### PROMPT
What you return should match every record exactly, with the images removed.

### ENTRIES PROVIDED
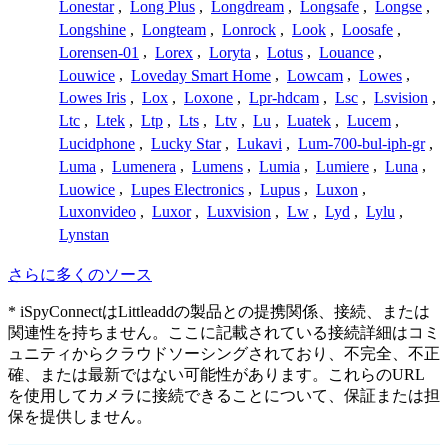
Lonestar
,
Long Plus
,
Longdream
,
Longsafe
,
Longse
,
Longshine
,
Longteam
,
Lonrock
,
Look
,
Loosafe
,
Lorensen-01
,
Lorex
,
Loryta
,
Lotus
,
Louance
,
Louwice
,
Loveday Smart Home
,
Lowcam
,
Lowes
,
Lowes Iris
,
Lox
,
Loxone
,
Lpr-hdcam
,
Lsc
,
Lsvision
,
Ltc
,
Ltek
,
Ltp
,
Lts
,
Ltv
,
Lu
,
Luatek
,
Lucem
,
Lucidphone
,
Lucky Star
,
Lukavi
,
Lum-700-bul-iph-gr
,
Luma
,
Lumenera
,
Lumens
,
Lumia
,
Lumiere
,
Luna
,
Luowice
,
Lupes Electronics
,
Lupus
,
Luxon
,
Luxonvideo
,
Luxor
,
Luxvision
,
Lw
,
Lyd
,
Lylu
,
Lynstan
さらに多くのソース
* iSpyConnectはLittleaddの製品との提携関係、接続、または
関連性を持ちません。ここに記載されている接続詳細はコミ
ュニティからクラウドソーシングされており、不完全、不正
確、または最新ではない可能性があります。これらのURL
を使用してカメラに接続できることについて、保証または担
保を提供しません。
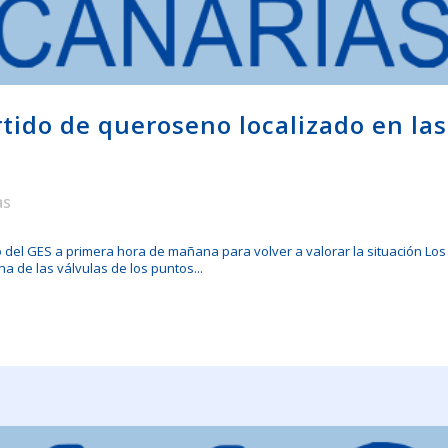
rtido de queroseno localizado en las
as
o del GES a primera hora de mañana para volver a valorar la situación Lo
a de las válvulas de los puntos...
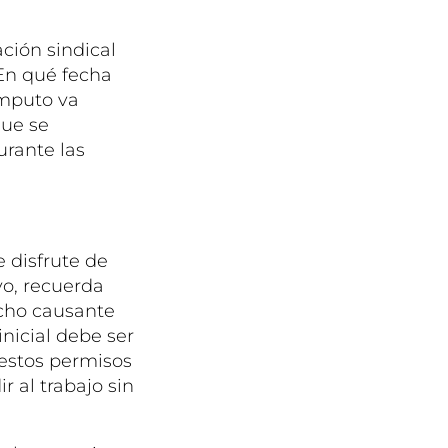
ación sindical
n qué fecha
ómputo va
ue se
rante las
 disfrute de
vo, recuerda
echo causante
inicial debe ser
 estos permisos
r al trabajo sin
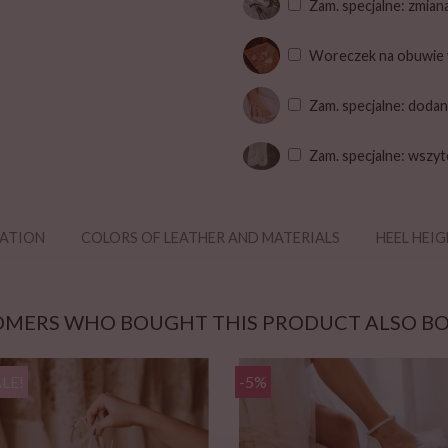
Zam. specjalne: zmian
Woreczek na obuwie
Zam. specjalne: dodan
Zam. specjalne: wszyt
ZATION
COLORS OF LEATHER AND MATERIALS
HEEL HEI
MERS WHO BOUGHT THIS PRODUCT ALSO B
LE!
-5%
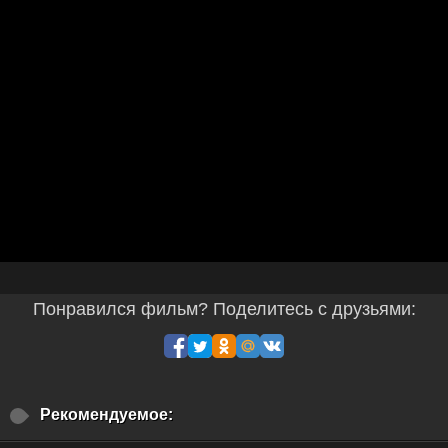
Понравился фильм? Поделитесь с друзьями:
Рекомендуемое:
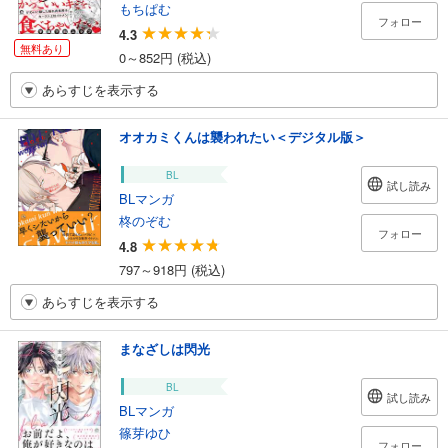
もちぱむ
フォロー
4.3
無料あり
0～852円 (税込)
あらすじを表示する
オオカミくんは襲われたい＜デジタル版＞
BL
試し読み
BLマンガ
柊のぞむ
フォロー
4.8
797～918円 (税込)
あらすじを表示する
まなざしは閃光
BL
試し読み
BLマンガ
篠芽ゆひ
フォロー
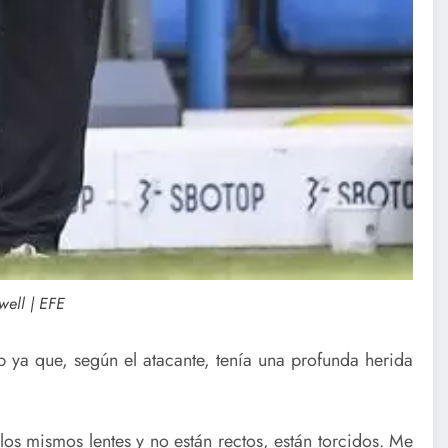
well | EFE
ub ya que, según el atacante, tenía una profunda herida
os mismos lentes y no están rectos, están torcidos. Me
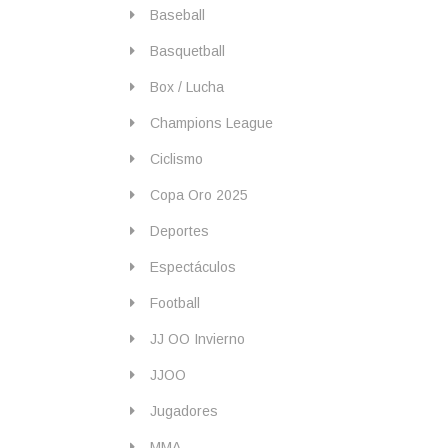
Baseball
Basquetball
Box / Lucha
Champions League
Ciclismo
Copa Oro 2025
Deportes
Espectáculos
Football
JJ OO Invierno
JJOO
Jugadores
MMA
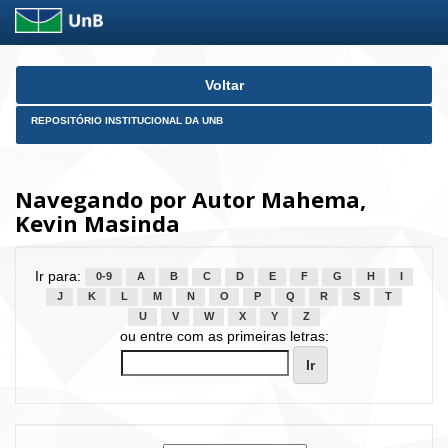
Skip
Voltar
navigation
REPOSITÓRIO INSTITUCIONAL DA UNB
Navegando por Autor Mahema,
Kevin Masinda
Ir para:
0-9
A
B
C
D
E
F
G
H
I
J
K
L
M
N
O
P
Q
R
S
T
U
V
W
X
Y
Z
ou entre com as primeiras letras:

### SOLVED PROBLEM
Lonestar
,
Long Plus
,
Longdream
,
Longsafe
,
Longse
,
Longshine
,
Longteam
,
Lonrock
,
Look
,
Loosafe
,
Lorensen-01
,
Lorex
,
Loryta
,
Lotus
,
Louance
,
Louwice
,
Loveday Smart Home
,
Lowcam
,
Lowes
,
Lowes Iris
,
Lox
,
Loxone
,
Lpr-hdcam
,
Lsc
,
Lsvision
,
Ltc
,
Ltek
,
Ltp
,
Lts
,
Ltv
,
Lu
,
Luatek
,
Lucem
,
Lucidphone
,
Lucky Star
,
Lukavi
,
Lum-700-bul-iph-gr
,
Luma
,
Lumenera
,
Lumens
,
Lumia
,
Lumiere
,
Luna
,
Luowice
,
Lupes Electronics
,
Lupus
,
Luxon
,
Luxonvideo
,
Luxor
,
Luxvision
,
Lw
,
Lyd
,
Lylu
,
Lynstan
さらに多くのソース
* iSpyConnectはLittleaddの製品との提携関係、接続、または
関連性を持ちません。ここに記載されている接続詳細はコミ
ュニティからクラウドソーシングされており、不完全、不正
確、または最新ではない可能性があります。これらのURL
を使用してカメラに接続できることについて、保証または担
保を提供しません。
rtido de queroseno localizado en las
as
o del GES a primera hora de mañana para volver a valorar la situación Lo
a de las válvulas de los puntos...
ación sindical
n qué fecha
ómputo va
ue se
rante las
 disfrute de
vo, recuerda
echo causante
inicial debe ser
 estos permisos
r al trabajo sin
Zam. specjalne: zmian
Woreczek na obuwie
Zam. specjalne: dodan
Zam. specjalne: wszyt
ZATION
COLORS OF LEATHER AND MATERIALS
HEEL HEI
MERS WHO BOUGHT THIS PRODUCT ALSO B
LE!
-5%
Понравился фильм? Поделитесь с друзьями:
Рекомендуемое:
もちぱむ
フォロー
4.3
無料あり
0～852円 (税込)
あらすじを表示する
オオカミくんは襲われたい＜デジタル版＞
BL
試し読み
BLマンガ
柊のぞむ
フォロー
4.8
797～918円 (税込)
あらすじを表示する
まなざしは閃光
BL
試し読み
BLマンガ
篠芽ゆひ
フォロー
well | EFE
ub ya que, según el atacante, tenía una profunda herida
os mismos lentes y no están rectos, están torcidos. Me
Baseball
Basquetball
Box / Lucha
Champions League
Ciclismo
Copa Oro 2025
Deportes
Espectáculos
Football
JJ OO Invierno
JJOO
Jugadores
MMA
Skip
Voltar
navigation
REPOSITÓRIO INSTITUCIONAL DA UNB
Navegando por Autor Mahema,
Kevin Masinda
Ir para:
0-9
A
B
C
D
E
F
G
H
I
J
K
L
M
N
O
P
Q
R
S
T
U
V
W
X
Y
Z
ou entre com as primeiras letras:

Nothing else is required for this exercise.